*DATA*
=== Section Start ===

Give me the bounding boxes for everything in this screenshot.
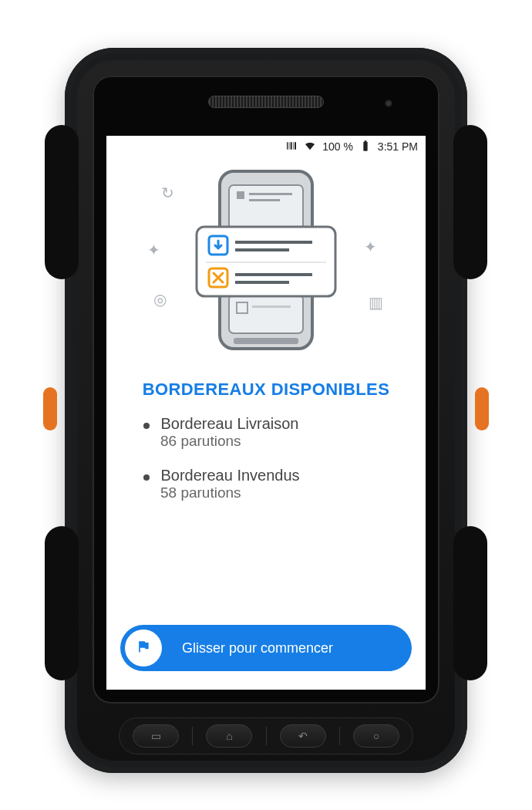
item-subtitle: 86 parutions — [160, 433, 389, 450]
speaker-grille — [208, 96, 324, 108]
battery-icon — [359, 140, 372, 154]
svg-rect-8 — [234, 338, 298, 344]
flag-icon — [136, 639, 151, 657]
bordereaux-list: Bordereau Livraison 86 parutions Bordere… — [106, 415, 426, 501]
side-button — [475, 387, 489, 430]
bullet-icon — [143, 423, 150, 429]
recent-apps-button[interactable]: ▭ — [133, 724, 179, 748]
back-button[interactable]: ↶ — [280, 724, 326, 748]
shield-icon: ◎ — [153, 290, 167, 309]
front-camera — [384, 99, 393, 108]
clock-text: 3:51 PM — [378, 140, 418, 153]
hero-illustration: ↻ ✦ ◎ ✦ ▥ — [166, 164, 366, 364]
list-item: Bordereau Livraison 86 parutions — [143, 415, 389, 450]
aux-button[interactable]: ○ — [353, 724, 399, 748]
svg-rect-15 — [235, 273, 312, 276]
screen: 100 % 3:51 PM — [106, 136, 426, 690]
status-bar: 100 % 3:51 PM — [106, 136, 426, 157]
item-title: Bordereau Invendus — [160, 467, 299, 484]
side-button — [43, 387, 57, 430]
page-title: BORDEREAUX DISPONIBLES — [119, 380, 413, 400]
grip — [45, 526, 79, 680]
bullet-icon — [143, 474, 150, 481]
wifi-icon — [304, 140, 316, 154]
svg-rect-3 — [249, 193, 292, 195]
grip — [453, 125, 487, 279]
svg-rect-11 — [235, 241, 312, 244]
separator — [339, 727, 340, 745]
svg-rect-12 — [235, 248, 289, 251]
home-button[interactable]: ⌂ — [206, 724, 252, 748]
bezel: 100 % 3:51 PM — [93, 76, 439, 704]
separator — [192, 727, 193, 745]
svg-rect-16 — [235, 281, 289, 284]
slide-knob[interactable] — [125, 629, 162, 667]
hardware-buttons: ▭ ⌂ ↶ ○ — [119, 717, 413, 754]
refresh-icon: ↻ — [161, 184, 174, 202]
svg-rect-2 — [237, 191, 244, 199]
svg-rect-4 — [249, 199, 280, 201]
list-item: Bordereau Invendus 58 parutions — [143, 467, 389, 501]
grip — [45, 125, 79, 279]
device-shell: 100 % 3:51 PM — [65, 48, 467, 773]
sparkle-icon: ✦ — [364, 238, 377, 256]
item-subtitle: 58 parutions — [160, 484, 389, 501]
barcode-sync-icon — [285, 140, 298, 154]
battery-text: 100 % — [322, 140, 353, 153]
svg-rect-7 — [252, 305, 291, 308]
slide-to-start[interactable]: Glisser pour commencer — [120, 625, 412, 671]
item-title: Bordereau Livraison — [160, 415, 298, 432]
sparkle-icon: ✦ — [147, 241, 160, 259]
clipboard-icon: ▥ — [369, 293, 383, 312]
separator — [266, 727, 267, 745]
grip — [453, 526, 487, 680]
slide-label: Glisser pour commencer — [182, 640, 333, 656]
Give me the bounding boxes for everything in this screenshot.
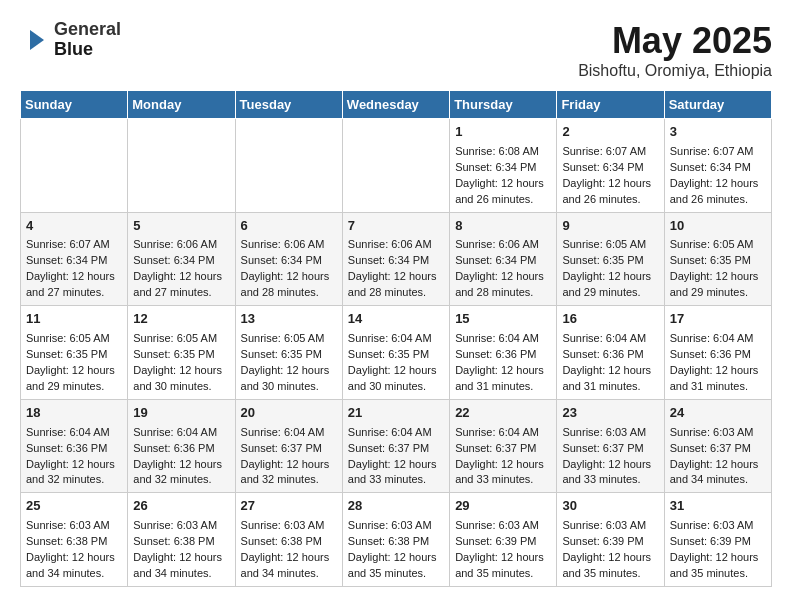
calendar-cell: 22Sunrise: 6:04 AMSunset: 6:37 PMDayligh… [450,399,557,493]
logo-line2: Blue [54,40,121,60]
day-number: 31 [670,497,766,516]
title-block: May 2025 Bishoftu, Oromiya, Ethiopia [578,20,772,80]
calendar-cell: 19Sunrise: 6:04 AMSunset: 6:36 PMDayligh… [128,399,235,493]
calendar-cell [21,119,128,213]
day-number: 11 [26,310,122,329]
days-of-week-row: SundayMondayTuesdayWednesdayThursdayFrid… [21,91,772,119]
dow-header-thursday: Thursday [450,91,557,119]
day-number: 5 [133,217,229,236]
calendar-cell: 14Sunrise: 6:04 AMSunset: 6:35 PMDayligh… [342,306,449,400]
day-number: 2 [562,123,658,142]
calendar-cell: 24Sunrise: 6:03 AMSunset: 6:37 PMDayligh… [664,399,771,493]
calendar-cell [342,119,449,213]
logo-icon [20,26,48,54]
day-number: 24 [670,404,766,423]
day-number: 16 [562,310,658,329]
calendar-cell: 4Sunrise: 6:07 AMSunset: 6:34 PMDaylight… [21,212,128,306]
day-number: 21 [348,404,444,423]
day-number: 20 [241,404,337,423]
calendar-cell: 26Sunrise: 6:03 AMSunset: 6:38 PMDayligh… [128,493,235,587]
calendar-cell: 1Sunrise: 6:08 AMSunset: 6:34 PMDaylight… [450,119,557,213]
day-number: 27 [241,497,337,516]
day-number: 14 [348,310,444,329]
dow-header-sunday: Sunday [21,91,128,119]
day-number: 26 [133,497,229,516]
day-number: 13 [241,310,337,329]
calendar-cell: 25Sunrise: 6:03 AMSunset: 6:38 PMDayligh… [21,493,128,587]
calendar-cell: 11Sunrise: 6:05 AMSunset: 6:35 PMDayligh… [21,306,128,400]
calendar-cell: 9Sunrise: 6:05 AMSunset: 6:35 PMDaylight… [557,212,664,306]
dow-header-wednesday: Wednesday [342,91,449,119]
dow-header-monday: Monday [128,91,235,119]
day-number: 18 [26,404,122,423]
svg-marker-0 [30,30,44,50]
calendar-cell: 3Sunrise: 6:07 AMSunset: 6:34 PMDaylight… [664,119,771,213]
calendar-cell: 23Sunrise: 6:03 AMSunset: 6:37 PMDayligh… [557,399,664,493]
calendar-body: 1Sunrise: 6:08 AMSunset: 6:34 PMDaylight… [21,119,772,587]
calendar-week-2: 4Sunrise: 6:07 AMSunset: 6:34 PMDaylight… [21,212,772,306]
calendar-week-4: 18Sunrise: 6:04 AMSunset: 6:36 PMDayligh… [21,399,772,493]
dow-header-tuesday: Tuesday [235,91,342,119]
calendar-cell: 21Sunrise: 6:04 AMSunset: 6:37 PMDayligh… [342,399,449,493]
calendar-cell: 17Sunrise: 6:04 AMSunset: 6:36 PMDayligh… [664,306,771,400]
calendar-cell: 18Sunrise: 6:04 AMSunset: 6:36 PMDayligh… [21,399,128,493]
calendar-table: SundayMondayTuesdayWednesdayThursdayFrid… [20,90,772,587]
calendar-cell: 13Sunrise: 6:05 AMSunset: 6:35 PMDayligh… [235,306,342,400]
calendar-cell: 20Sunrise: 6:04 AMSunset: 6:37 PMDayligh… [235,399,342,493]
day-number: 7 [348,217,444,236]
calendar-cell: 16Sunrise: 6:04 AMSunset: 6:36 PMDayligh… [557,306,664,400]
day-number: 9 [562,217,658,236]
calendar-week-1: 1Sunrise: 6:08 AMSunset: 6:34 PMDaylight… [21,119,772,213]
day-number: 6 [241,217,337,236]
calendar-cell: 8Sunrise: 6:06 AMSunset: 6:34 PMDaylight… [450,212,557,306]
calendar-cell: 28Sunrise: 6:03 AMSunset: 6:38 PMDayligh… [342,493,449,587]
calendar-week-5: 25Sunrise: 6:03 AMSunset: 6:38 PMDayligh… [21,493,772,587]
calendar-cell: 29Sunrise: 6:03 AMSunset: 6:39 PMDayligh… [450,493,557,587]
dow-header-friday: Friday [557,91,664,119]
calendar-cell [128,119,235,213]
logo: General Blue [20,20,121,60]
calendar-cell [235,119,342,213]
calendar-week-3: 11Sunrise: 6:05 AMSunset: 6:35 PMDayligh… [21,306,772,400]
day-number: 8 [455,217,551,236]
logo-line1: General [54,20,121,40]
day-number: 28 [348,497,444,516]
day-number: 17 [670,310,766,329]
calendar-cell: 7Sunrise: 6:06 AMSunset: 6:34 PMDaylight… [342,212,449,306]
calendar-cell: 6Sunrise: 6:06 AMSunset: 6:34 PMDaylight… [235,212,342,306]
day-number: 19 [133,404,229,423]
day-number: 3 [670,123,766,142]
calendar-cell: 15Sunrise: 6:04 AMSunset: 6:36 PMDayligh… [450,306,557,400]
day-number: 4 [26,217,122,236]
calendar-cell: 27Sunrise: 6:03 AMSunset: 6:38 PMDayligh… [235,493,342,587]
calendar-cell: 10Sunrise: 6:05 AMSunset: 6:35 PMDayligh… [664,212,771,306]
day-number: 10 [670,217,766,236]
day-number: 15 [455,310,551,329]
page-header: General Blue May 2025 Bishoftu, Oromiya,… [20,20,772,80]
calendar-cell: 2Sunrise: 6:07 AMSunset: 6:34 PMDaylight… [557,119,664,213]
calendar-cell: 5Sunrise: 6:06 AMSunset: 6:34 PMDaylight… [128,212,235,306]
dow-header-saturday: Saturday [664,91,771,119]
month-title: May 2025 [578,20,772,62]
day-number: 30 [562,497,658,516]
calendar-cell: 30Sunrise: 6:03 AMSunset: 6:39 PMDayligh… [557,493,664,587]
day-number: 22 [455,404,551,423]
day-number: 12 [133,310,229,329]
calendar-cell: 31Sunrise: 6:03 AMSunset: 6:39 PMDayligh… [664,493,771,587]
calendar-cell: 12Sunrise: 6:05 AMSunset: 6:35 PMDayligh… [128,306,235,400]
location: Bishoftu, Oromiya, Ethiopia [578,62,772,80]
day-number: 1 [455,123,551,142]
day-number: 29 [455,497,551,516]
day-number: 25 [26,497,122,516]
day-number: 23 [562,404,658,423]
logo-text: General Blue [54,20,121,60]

=== Section End ===

*REQUIRED ACTION*
Work out how many lines of the material contain "SundayMondayTuesdayWednesdayThursdayFrid". Reply with that number only.

*RESPONSE BOX*
2